Help Center/ Ubiquitous Cloud Native Service/ User Guide/ Policy Center/ Example: Using Policy Center for Kubernetes Resource Compliance Governance
Updated on 2024-06-17 GMT+08:00

Example: Using Policy Center for Kubernetes Resource Compliance Governance

Assume that you are a platform engineer of a large enterprise. You are responsible for configuring and managing security policies for the entire infrastructure to ensure compliance of the cluster resources. With the UCS Policy Center, you can:

  • Create a unified policy instance that contains the security and compliance regulations that all teams need to comply with. In this way, you can ensure that all teams follow the same standards when using cluster resources.
  • Deploy policies automatically as the system automatically applies these policies to clusters, improving efficiency and accuracy.
  • Monitor policy implementation and quickly detect and solve problems during policy implementation.

This section describes how to use Policy Center to implement compliance governance for Kubernetes resources. The process is as follows:

Enabling the Policy Center

  1. Log in to the UCS console. In the navigation pane, choose Policy Center.
  2. Click Enable. The Enable Policy Management dialog box is displayed.
  3. Select a fleet or cluster from the drop-down list and click OK to return to the policy center.

    You will see that policy management is being enabled. Wait for about 3 minutes.

Creating a Policy Instance

  1. Log in to the UCS console.
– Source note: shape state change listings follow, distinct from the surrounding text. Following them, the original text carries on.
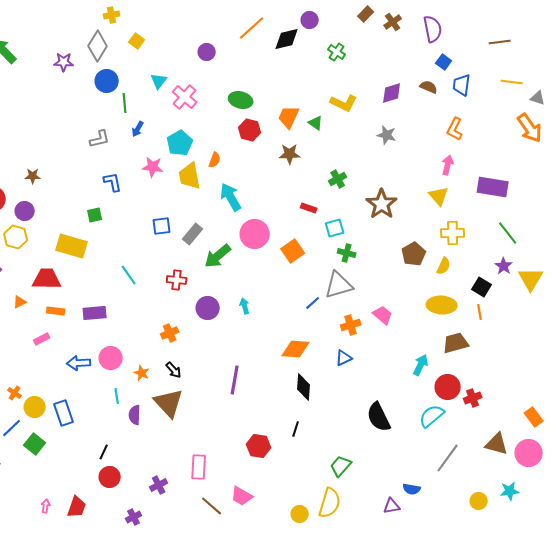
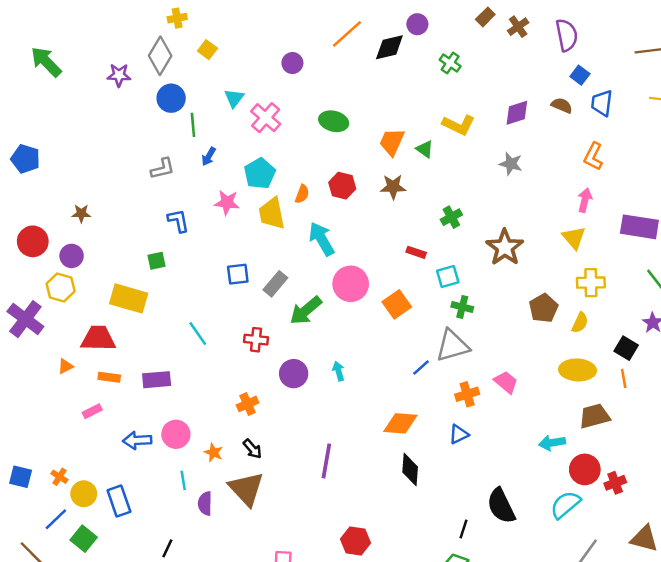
red hexagon: (250, 130) -> (342, 186), moved
cyan arrow: (421, 365) -> (552, 443), turned -125
black line: (296, 429) -> (463, 529), moved

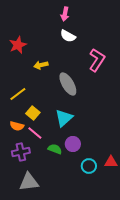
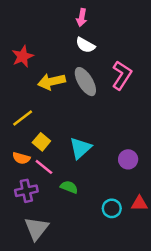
yellow arrow: (41, 65) -> (51, 82), size x1.5
gray ellipse: (68, 84) -> (85, 82), moved
purple circle: (73, 144) -> (128, 159), moved
gray triangle: (29, 182) -> (36, 228), turned -45

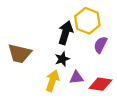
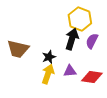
black arrow: (66, 33) -> (72, 39), moved
black star: (62, 59) -> (49, 57), moved

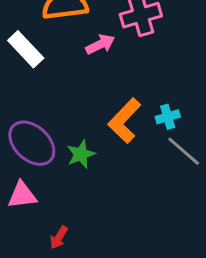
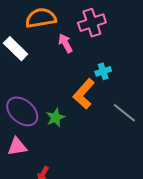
pink arrow: (100, 44) -> (65, 43), turned -90
cyan cross: (168, 117) -> (103, 71), moved

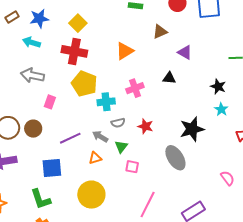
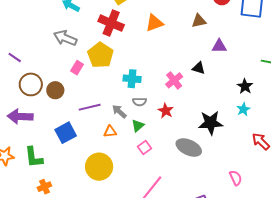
orange triangle: (125, 51) -> (154, 23), moved
purple triangle: (185, 52) -> (219, 46), turned -42
yellow pentagon: (84, 84) -> (100, 55), moved
pink cross: (135, 88) -> (174, 80), moved, turned -30
gray ellipse: (175, 158) -> (189, 147), turned -45
pink square: (132, 167) -> (144, 148), turned 32
blue square: (52, 168) -> (66, 133), turned -35
green L-shape: (41, 199) -> (34, 157), moved

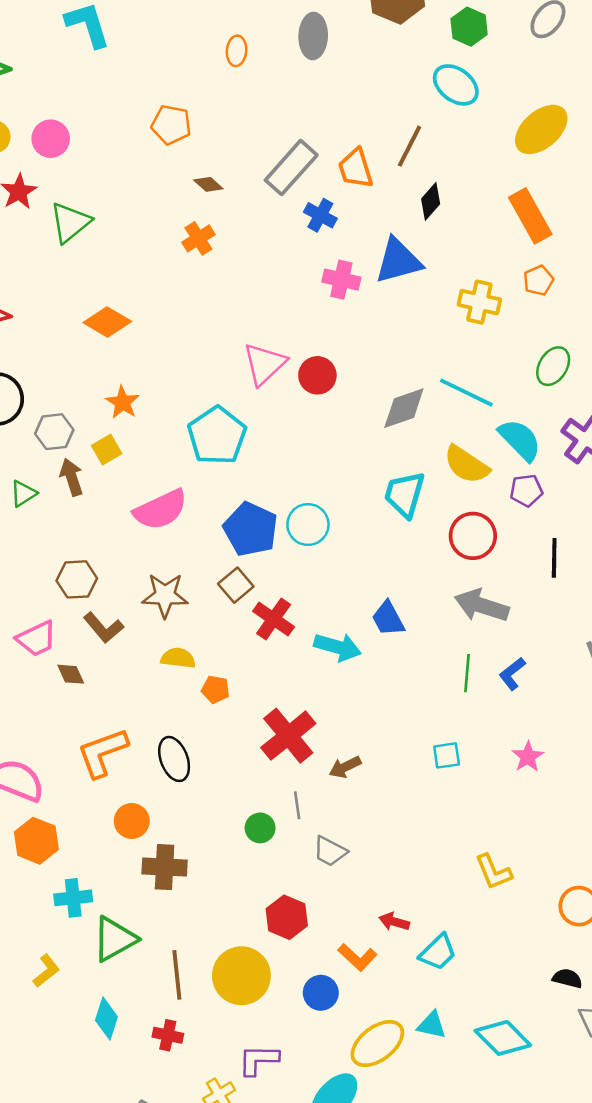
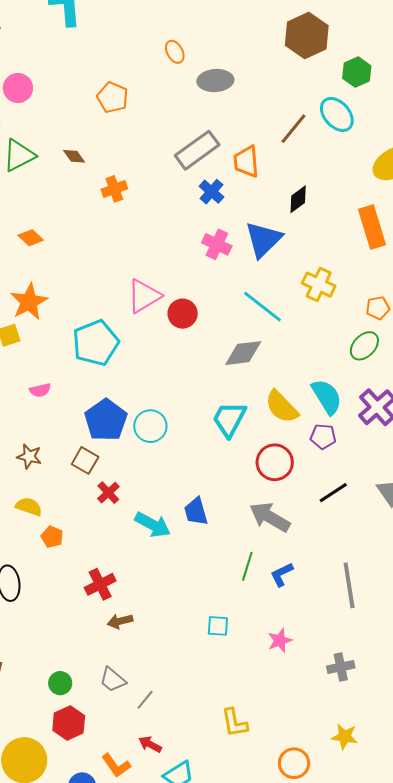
gray ellipse: (313, 36) -> (215, 81), moved, turned 72
orange ellipse: (237, 51) -> (175, 52), turned -45
brown line: (409, 146) -> (293, 129), moved
brown diamond: (208, 184) -> (74, 156), moved
blue triangle: (398, 261) -> (263, 239), turned -42
orange pentagon: (538, 280) -> (378, 308), moved
orange diamond: (107, 322) -> (31, 238), size x0.7
cyan line: (466, 393) -> (262, 307), moved
orange star: (123, 402) -> (29, 302), size x1.4
pink semicircle: (161, 510) -> (40, 390), size x0.5
black line: (554, 558) -> (333, 493), turned 44
brown square: (236, 585) -> (85, 460), turned -32
brown star: (165, 595) -> (29, 456), size x0.7
red cross: (274, 619) -> (108, 493), size x0.7
red cross: (288, 736) -> (100, 584), size x0.7
brown arrow: (345, 767) -> (120, 621), moved
gray line: (297, 805) -> (145, 700), moved, turned 35
green circle: (260, 828) -> (60, 683), moved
In the navigation pane, choose Policy Center.
  2. In the list, find the fleet or cluster for which the policy center function has been enabled and click Create Policy Instance.
  3. Set the following parameters:

    Figure 1 Creating a policy instance
    • Policy Definition: Select one from the 33 built-in policy definitions. This section uses k8srequiredlabels as an example. This policy definition requires resources to contain specified labels, with values matching the provided regular expressions. In this example, the label key is set to owner, and the regular expression is ^[a-zA-Z]+.agilebank.demo$.
    • Policy Execution Mode: Interception and Alarm are supported. Interception indicates that resources that do not comply with the policy cannot be created. Alarm indicates that resources that do not comply with the policy can still be created. This section uses Interception as an example.
    • Policy Type: Select the namespace where the policy takes effect. This section uses default as an example.

  4. Click Create. After the policy is created, the system automatically distributes the policy. If the distribution is successful, the policy instance takes effect in the cluster.

Verifying the Policy Instance

After the policy instance is successfully distributed, the action that complies with the policy instance can be executed in the cluster. If the action that does not comply with the policy instance is executed in the cluster, the action will be rejected (depending on the configured policy execution mode).

Create a pod in the cluster and define the label as owner: user.agilebank.demo. The pod complies with the policy instance can be created.

If the label defined in the policy instance is not included during pod creation, the pod fails to be created, and the corresponding record is generated on the Non-Compliant Resources tab page.